→ **Exercise instructions**: Entries follow. Give back exactly the lines starting at the one containing "This screenshot has width=1327, height=2576." and ending at the one containing "Image resolution: width=433", and no other lines.

→ **Data to examine**:
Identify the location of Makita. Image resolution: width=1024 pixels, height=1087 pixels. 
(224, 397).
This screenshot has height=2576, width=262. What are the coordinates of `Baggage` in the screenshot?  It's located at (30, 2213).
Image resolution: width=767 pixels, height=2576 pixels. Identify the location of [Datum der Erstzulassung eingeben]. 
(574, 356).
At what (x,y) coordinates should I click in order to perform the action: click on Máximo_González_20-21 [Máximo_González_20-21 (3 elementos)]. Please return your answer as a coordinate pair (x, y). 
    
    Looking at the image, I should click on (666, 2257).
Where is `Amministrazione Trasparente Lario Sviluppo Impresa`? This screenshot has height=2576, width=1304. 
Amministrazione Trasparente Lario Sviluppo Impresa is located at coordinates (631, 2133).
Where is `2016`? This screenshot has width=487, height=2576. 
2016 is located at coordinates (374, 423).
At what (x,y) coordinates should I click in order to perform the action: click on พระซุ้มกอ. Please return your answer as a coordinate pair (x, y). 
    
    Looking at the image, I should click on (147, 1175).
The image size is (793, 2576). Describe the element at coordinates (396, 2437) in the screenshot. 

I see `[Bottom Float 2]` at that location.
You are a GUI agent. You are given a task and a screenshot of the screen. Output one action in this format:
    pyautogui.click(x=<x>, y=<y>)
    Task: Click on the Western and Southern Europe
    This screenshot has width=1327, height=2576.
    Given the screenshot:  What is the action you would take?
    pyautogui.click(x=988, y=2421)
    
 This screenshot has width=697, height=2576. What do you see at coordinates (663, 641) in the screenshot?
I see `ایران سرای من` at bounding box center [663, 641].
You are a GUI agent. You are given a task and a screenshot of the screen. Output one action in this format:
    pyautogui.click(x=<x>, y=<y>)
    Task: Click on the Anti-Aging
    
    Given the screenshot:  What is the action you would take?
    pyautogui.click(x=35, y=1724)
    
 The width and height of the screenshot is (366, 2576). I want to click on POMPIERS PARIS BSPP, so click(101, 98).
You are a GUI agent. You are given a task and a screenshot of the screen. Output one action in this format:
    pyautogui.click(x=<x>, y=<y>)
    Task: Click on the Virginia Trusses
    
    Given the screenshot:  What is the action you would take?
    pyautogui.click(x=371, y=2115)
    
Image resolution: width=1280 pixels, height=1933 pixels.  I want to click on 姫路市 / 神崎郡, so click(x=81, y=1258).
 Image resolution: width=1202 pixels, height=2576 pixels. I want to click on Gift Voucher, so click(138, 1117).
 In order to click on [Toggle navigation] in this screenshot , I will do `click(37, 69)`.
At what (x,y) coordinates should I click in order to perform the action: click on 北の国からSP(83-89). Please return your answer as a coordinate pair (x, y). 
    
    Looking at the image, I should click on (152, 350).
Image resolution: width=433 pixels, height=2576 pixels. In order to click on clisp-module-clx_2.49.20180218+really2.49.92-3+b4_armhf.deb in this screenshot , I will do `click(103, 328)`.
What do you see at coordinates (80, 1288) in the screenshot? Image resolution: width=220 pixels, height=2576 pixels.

→ **Task solution**:
    This screenshot has width=1327, height=2576.
    Given the screenshot:  What is the action you would take?
    pyautogui.click(x=988, y=2421)
    
 This screenshot has width=697, height=2576. What do you see at coordinates (663, 641) in the screenshot?
I see `ایران سرای من` at bounding box center [663, 641].
You are a GUI agent. You are given a task and a screenshot of the screen. Output one action in this format:
    pyautogui.click(x=<x>, y=<y>)
    Task: Click on the Anti-Aging
    
    Given the screenshot:  What is the action you would take?
    pyautogui.click(x=35, y=1724)
    
 The width and height of the screenshot is (366, 2576). I want to click on POMPIERS PARIS BSPP, so click(101, 98).
You are a GUI agent. You are given a task and a screenshot of the screen. Output one action in this format:
    pyautogui.click(x=<x>, y=<y>)
    Task: Click on the Virginia Trusses
    
    Given the screenshot:  What is the action you would take?
    pyautogui.click(x=371, y=2115)
    
Image resolution: width=1280 pixels, height=1933 pixels.  I want to click on 姫路市 / 神崎郡, so click(x=81, y=1258).
 Image resolution: width=1202 pixels, height=2576 pixels. I want to click on Gift Voucher, so click(138, 1117).
 In order to click on [Toggle navigation] in this screenshot , I will do `click(37, 69)`.
At what (x,y) coordinates should I click in order to perform the action: click on 北の国からSP(83-89). Please return your answer as a coordinate pair (x, y). 
    
    Looking at the image, I should click on (152, 350).
Image resolution: width=433 pixels, height=2576 pixels. In order to click on clisp-module-clx_2.49.20180218+really2.49.92-3+b4_armhf.deb in this screenshot , I will do `click(103, 328)`.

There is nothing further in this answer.